Doesnt need to be the content of the files, maybe just changed file names and changed directories.

So, this where CML can be handy. dvc diff can already generate a list of changes. It’s not complete, but we’ll be improving it within this ticket soon - diff: clean up output for changed files · Issue #2982 · iterative/dvc · GitHub

The idea with CML that you run some “action” on every git push and it can help you generate a nice looking report - you can print dvc diff to see changes to the data, besides those that you already see as changes to the .dvc and dvc.lock files.
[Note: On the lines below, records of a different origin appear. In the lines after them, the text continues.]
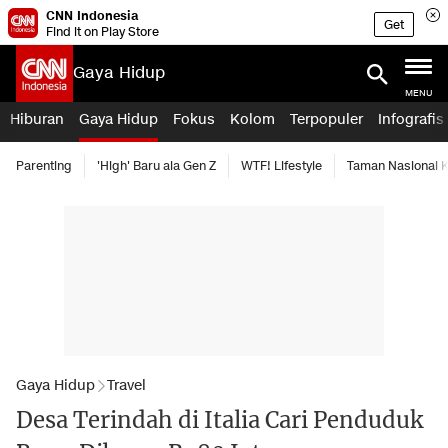
CNN Indonesia
Get
Find it on Play Store
Gaya Hidup
MENU
Hiburan
Gaya Hidup
Fokus
Kolom
Terpopuler
Infografis
Parenting
'High' Baru ala Gen Z
WTF! Lifestyle
Taman Nasional
Gaya Hidup
Travel
Desa Terindah di Italia Cari Penduduk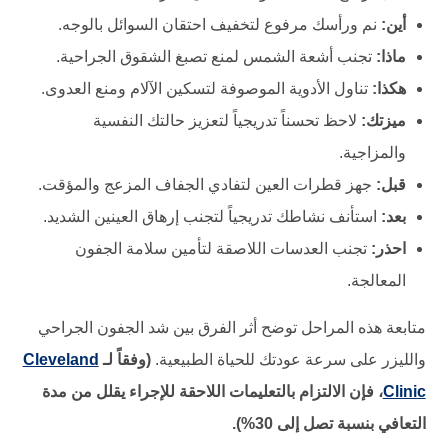
أين:
نم ورأسك مرفوع لتخفيف احتقان السوائل بالوجه.
ماذا:
تجنب أشعة الشمس لمنع تصبغ الشقوق الجراحية.
هكذا:
تناول الأدوية الموصوفة لتسكين الآلام ومنع العدوى.
ميزتك:
لاحظ تحسناً تدريجياً لتعزيز حالتك النفسية
والمزاجية.
قبل:
جهز قطرات العين لتفادي الجفاف المزعج والمؤقت.
بعد:
استأنف نشاطك تدريجياً لتجنب إرهاق العينين الشديد.
احذر:
تجنب العدسات اللاصقة لتأمين سلامة الجفون
المعالجة.
متابعة هذه المراحل توضح أثر الفرق بين شد الجفون الجراحي
والليزر على سرعة عودتك للحياة الطبيعية.
(وفقاً لـ
Cleveland
Clinic
، فإن الالتزام بالتعليمات اللاحقة للإجراء يقلل من مدة
التعافي بنسبة تصل إلى 30%).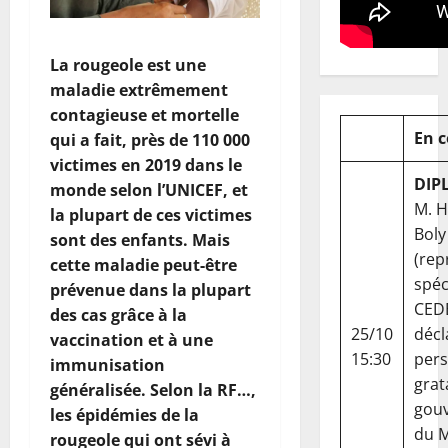
La rougeole est une
maladie extrêmement
contagieuse et mortelle
En 
qui a fait, près de 110 000
victimes en 2019 dans le
DIP
monde selon l’UNICEF, et
M. 
la plupart de ces victimes
Boly
sont des enfants. Mais
(rep
cette maladie peut-être
spéc
prévenue dans la plupart
CED
des cas grâce à la
25/10
décl
vaccination et à une
15:30
per
immunisation
grat
généralisée. Selon la RF…,
gou
les épidémies de la
du Ma
rougeole qui ont sévi à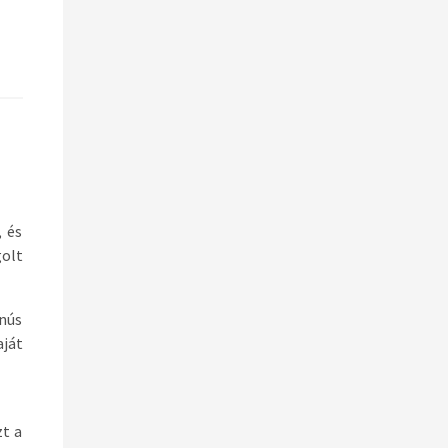
, és
golt
anús
aját
zt a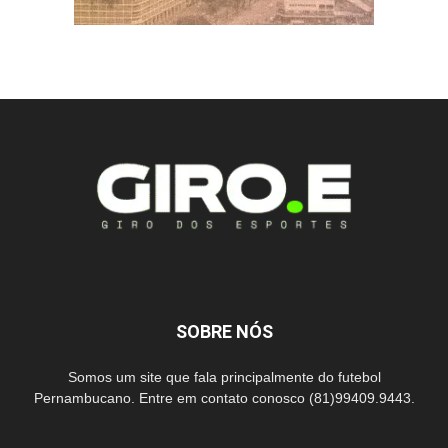
SOBRE NÓS
Somos um site que fala principalmente do futebol
Pernambucano. Entre em contato conosco (81)99409.9443.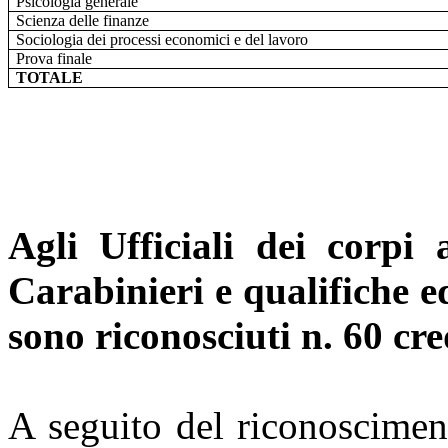
Psicologia generale
Scienza delle finanze
Sociologia dei processi economici e del lavoro
Prova finale
TOTALE
Agli Ufficiali dei corpi
Carabinieri e qualifiche e
sono riconosciuti n. 60 cre
A seguito del riconoscimen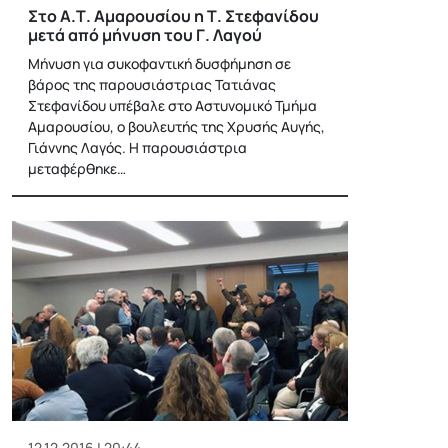
Στο Α.Τ. Αμαρουσίου η Τ. Στεφανίδου
μετά από μήνυση του Γ. Λαγού
Μήνυση για συκοφαντική δυσφήμηση σε
βάρος της παρουσιάστριας Τατιάνας
Στεφανίδου υπέβαλε στο Αστυνομικό Τμήμα
Αμαρουσίου, ο βουλευτής της Χρυσής Αυγής,
Γιάννης Λαγός. Η παρουσιάστρια
μεταφέρθηκε…
12.12.2016 | 20:44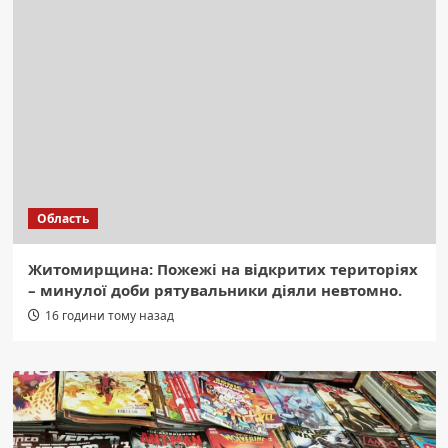
Область
Житомирщина: Пожежі на відкритих територіях
– минулої доби рятувальники діяли невтомно.
16 години тому назад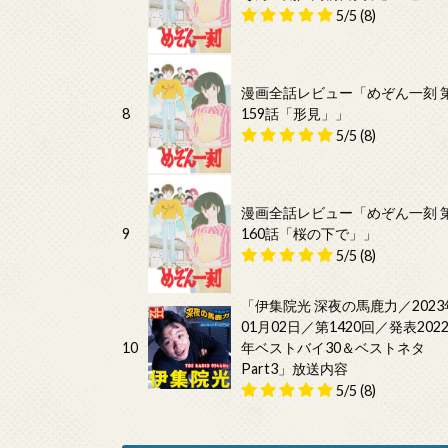
5/5
(8)
漫画全話レビュー「めぞん一刻 
8
159話「形見」」
5/5
(8)
漫画全話レビュー「めぞん一刻 
9
160話「桜の下で」」
5/5
(8)
「伊集院光 深夜の馬鹿力／2023
01月02日／第1420回／発表202
10
年ベストバイ30＆ベストネタ
Part3」放送内容
5/5
(8)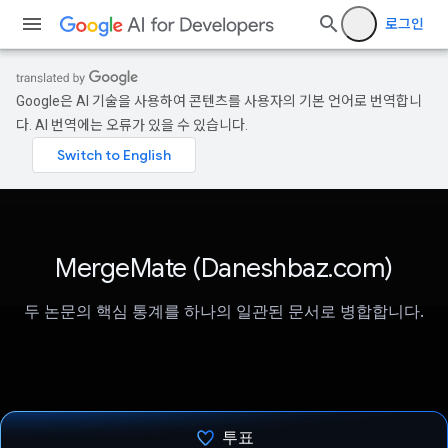
로그인
Google은 AI 기술을 사용하여 콘텐츠를 사용자의 기본 언어로 번역합니
다. AI 번역에는 오류가 있을 수 있습니다.
MergeMate (Daneshbaz.com)
두 논문의 핵심 통계를 하나의 일관된 문서로 병합합니다.
투표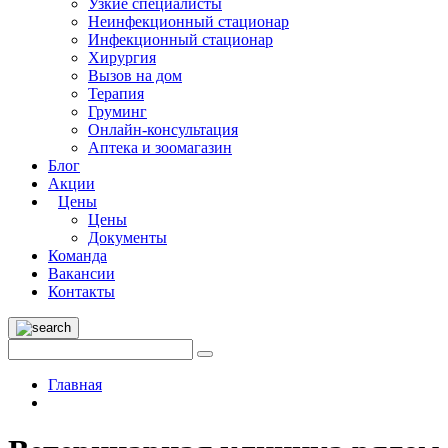
Узкие специалисты
Неинфекционный стационар
Инфекционный стационар
Хирургия
Вызов на дом
Терапия
Груминг
Онлайн-консультация
Аптека и зоомагазин
Блог
Акции
Цены
Цены
Документы
Команда
Вакансии
Контакты
Главная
I hope that answers some of your questions. We would be happy to help you setup CML to do this if you need a hand. Let us know.

2 Likes

Thank you both for your very informative replies!

Based on your feedback I will proceed with something like this:

  1. Have two s3 buckets. One for pulling and one for pushing.
  2. Allow collaborators to only push to the push bucket
  3. Restrict writing to the pull bucket to only a special IAM role
  4. When a collaborator has new labelled data, they create a merge request in GitLab
  5. CI pipeline runs and uses CML to produce a report of the changes in whatever format works for me
  6. I look at the report and if it looks good, proceed with the CI pipeline
  7. Final stage of the CI pipeline uses the special IAM role to dvc push the new data to the pull bucket
  8. Everyone does a dvc pull to get the new data

I am excited to try out some cool stuff with CML

2 Likes

@jshube two buckets + CI sounds excellent to me! :heart:

Regarding CML and reports - let’s stay in touch and please definitely ping us if you need any help!